Some women aren’t even getting to that question yet.
For 24-year-old Nana, finding a boyfriend still involves vetting through endless messages implying sex.
“It’s frustrating,” she said. “ I’m surprised by how often we find men who just want to sleep around.
Nana already feels pressure from her parents to get married, but looking at how many relationships fail, she fears that marriage is still far down the road. “I just want a good person. But where are all the good men?”
Adjusting to new social standards isn’t impossible, but it is often easier when men have a role model, especially a father.
“Men who grew up with a healthy relationship with their father and who witness a good, not–so-patriarchal relationship between their parents tend to be more adaptive to the new standards,” said Mayang.
It’s worth reminding that Indonesia’s fatherless rate stands at 21 percent.
Yasher Fadhli knows exactly how this plays out. His parents divorced when he was in fifth grade. Growing up with a wonderful but dominant mother, he often wondered what it means to be a man. Without a clear father figure, he looked up to fictional characters like Uncle Iroh from Avatar: The Last Airbender, and to public figures like BJ Habibie and Gus Dur.
“They’ve lived long enough to gain wisdom about life, unlike many young influencers who are still too young to understand it,” said Yasher, the cofounder and CEO of Ranum, a matchmaking and coaching platform.
Even then, when he was in college, Yasher thought that being a man meant taking on a dominant, superior role in a relationship.
“That certainly didn’t end up well with women,” he laughed.
He learned, he picked up books and looked up to better role models. That process, he said, saved him from being drawn into women-hating groups online.
What stepping up actually looks like
Yasher is now clear on what he believes is at the center of any good relationship: emotional availability. Not grand gestures or financial provision, but the willingness to actually show up, and to keep showing up even when it’s uncomfortable.

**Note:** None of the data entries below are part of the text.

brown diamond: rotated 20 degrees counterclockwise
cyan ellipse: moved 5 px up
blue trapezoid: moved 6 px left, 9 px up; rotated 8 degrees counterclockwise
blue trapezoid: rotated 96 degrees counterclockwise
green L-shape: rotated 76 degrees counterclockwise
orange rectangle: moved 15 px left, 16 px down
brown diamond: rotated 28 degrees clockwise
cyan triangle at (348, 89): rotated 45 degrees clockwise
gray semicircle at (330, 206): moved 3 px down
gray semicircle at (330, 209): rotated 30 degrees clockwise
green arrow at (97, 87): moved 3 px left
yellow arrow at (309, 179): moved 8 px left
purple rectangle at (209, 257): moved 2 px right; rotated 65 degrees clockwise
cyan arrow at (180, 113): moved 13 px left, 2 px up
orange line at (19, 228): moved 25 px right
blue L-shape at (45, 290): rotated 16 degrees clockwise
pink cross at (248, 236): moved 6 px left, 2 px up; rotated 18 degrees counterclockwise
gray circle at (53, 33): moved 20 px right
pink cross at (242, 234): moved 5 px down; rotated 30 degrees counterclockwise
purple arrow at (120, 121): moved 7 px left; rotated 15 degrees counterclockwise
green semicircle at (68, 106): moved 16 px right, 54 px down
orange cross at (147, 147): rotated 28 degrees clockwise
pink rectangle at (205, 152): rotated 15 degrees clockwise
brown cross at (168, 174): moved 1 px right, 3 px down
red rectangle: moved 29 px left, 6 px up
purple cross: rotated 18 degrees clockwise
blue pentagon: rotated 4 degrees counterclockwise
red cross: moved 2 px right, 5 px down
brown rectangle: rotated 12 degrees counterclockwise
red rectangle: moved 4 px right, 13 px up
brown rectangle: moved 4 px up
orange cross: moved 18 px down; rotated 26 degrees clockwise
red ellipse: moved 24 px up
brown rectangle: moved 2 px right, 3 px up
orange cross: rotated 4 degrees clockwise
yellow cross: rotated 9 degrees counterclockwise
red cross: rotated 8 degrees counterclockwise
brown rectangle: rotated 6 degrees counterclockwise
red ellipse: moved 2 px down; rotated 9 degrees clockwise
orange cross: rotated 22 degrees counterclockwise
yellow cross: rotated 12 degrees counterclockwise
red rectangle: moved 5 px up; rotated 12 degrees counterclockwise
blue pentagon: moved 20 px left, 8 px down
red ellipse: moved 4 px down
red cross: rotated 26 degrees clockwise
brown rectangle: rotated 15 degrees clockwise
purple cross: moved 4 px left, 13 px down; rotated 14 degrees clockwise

“It takes both resilience and surrendering the ego,” he said. “Without this realization, many men can recede into a more extremist point of view.”
The path there, he insists, is learning. Not a seminar or a self-help algorithm, but a genuine willingness to fail, adjust and try again.
“Fail, fail better and learn more. That’s how you cultivate your self-worth,” he said.
“If men stop learning, they’ll stuck in a certain mindset.”
And as for broadcasting frustration about dating on social media? “That’s just spreading an unhealthy mindset.”
In the meantime, women like us will hold to what my grandmother told me a year before she passed, “Take your time!”
Erika, who has been single for three years, knows that life without the right partner isn’t as terrifying as she once thought. “I'm not against marriage, but I’m also not forcing myself. I don’t want it to be a one-step-forward, three-step-backward situation.”
Nana, meanwhile, is pursuing a postgraduate degree in policy analysis and is more careful now about where she spends her energy. She still scrolls, she said, but only meets people “if it’s worthwhile”.
None of us are waiting to be rescued, but we’re also not asking for the extraordinary. What we want is a partner who can share the mental and emotional load, respect our individuality and stay curious about who we are. That’s the bar.
And for too many men, it’s still out of reach, not because they lack the capacity, but because no one ever taught them it was their job to clear it.
Closing that gap starts with men choosing to learn, and then actually doing it. It means being vulnerable, self-reflective and willing to change. Not for the sake of dating, but because the alternative—remaining emotionally closed off, defensive and frozen in an outdated script—doesn’t serve anyone. Least of all, themselves.